Isu Freeport di balik kunjungan Mike Pence



JAKARTA. Jika tak ada aral melintang, tanggal 20-22 April 2017, Wakil Presiden Amerika Serikat (AS) Mike Pence dijadwalkan datang ke Indonesia. Orang nomer dua di AS tersebut dijadwalkan akan bertemu dengan Presiden Joko Widodo dengan membawa sejumlah agenda penting.

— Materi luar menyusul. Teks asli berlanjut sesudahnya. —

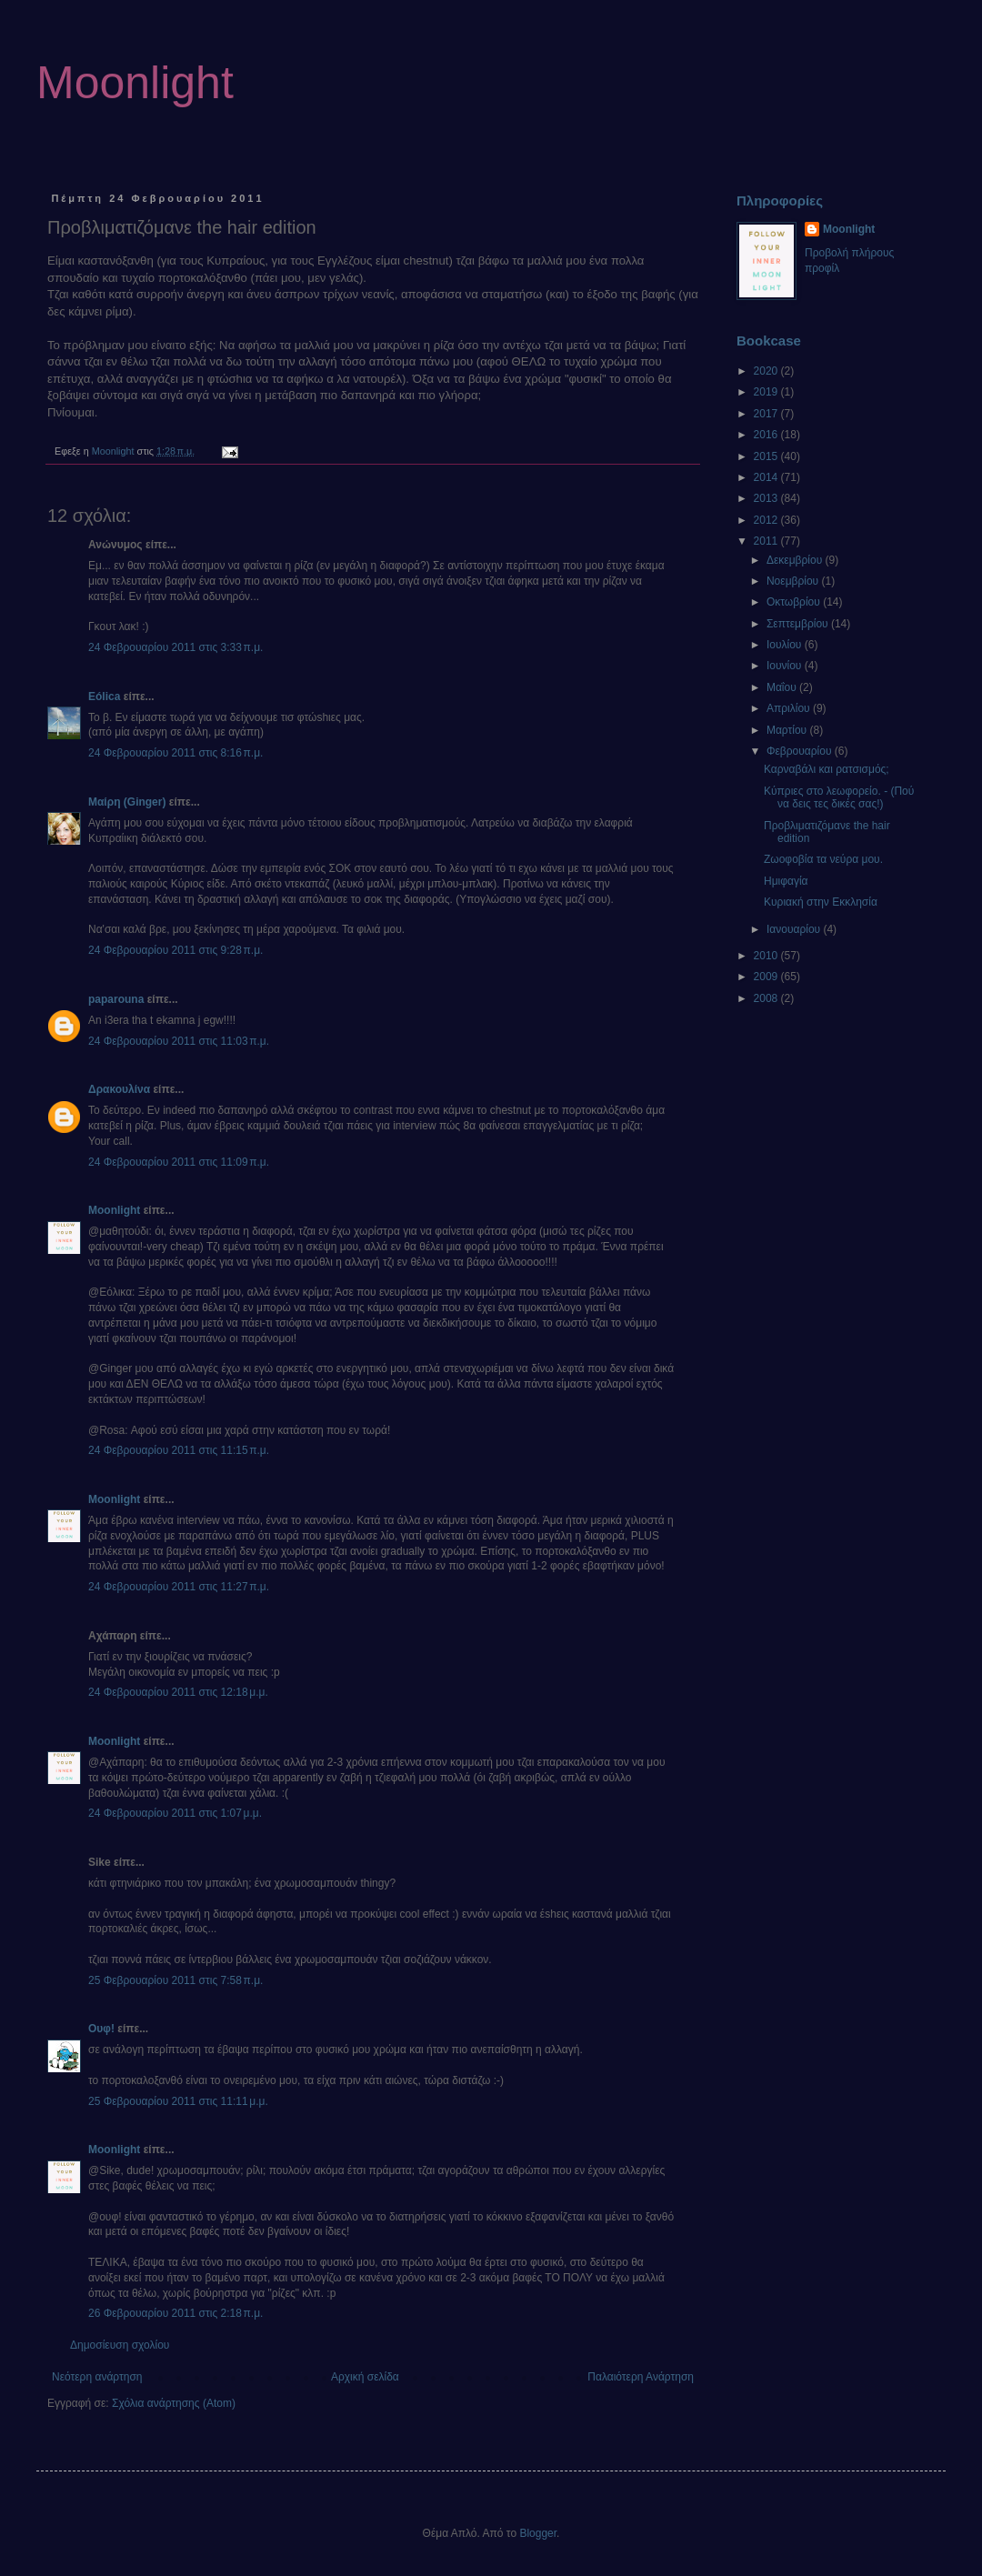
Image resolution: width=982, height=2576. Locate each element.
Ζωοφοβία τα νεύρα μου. (823, 859)
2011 (767, 541)
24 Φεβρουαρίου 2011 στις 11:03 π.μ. (178, 1041)
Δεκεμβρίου (796, 560)
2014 (767, 477)
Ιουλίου (786, 644)
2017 (767, 413)
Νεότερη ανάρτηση (97, 2377)
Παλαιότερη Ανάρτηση (640, 2377)
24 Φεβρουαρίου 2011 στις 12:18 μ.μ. (178, 1692)
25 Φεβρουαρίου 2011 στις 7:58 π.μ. (175, 1980)
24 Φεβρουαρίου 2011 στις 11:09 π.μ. (178, 1162)
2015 (767, 456)
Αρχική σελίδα (365, 2377)
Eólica (104, 696)
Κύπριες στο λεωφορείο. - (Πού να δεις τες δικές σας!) (839, 797)
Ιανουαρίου (795, 929)
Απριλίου (790, 708)
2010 (767, 955)
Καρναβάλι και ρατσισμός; (826, 769)
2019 (767, 392)
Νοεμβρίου (794, 581)
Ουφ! (101, 2028)
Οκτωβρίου (795, 602)
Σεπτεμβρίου (799, 623)
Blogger (537, 2533)
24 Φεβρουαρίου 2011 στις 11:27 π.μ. (178, 1586)
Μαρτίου (788, 730)
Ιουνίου (786, 665)
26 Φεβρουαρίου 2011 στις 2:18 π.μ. (175, 2313)
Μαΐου (783, 687)
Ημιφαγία (786, 881)
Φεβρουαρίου (801, 751)
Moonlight (135, 82)
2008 (767, 998)
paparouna (116, 999)
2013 (767, 498)
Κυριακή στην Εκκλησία (820, 902)
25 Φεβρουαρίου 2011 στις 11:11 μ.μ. (178, 2101)
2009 (767, 976)
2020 (767, 371)
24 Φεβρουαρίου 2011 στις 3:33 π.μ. (175, 647)
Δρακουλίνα (119, 1089)
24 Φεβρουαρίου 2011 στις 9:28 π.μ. (175, 950)
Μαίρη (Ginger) (126, 802)
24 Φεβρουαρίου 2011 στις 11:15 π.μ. (178, 1450)
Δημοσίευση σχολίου (119, 2345)
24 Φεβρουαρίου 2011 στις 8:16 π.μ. (175, 753)
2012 (767, 520)
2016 (767, 434)
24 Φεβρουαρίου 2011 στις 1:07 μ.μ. (175, 1813)
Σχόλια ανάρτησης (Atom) (173, 2403)
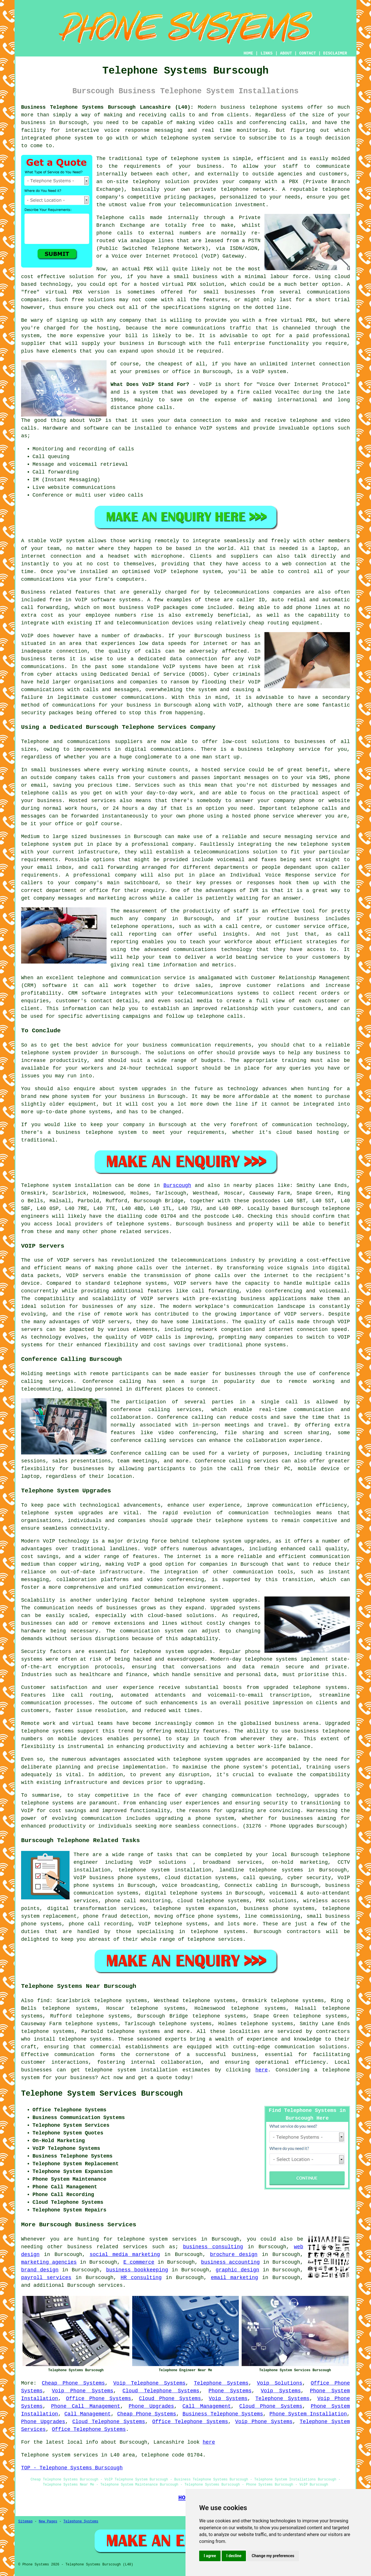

Duta Besar AS untuk Indonesia Joseph R. Donovan seperti dikutip dari kompas.com mengatakan, kedatangan Mike Pence sangat penting karena AS ingin menunjukkan komitmen serius membangun kemitraan strategis dengan Indonesia. "Mereka ingin terus jadi mitra dagang," ujarnya, Senin (10/4).

Deputi Bidang Pengendalian dan Pelaksanaan Penanaman Modal (BKPM) Azhar Lubis mengaku belum bisa memastikan agenda Pence. Tapi, BKPM akan berupaya menarik lebih banyak investasi AS, meski kecil kemungkinannya karena kebijakan proteksionis Presiden AS Trump.


Ekonom Institute for Development of Economics and Finance (INDEF) Bhima Yudhistira Adhinegara menilai, kedatangan Pence untuk negosiasi posisi Freeport di Indonesia. AS akan minta perpanjangan operasi Freeport. "AS akan minta kepastian setelah 2021, apapun namanya, " kata Bhima, Minggu (16/4).

Tensi hubungan dagang Indonesia AS belakangan memanas. Sejumlah kasus jadi pemicu. Antara lain: status kontrak karya Freeport, pajak Google hingga pemangkasan kontrak kerjasama JPMorgan oleh Kementerian Keuangan (Kemkeu).

Apalagi, tengah mengevaluasi dagang negara-negara yang menjadi kontributor defisit neraca dagangnya. Dan, Indonesia menjadi salah satu 16 negara yang neraca dagangnya surplus dengan AS.

Wakil Ketua Umum Kadin Bidang Hubungan Internasional Shinta Kamdani menilai kedatangan Mike Pence menjadi kesempatan bagi pebisnis Indonesia juga perlu penjelasan atas kebijakan AS yang baru untuk menciptakan fair trade kedua negara. "Di era globalisasi, tidak mungkin sebuah negara dapat berdiri sendiri tanpa ada kerjasama dengan negara lain," ujarnya.

Tony Prasetiantono Ekonom Universitas Gadjah Mada (UGM) Yogyakarta menyatakan, Indonesia tidak perlu risau dengan perdagangan dengan AS. Surplus Indonesia ke AS sangat kecil, hanya US$ 8 miliar, jauh dibanding surplus dagang China dengan AS yang US$ 374 miliar. Jepang, Jerman dan Meksiko yang surplusnya lebih dari US$ 60 miliar.

Hanya, Indonesia harus mampu menyakinkan bahwa 'sikap keras' pemerintah belakangan bukan karena anti AS tapi guna mencari hubungan dagang yang win win solution bagi Indonesia dan AS.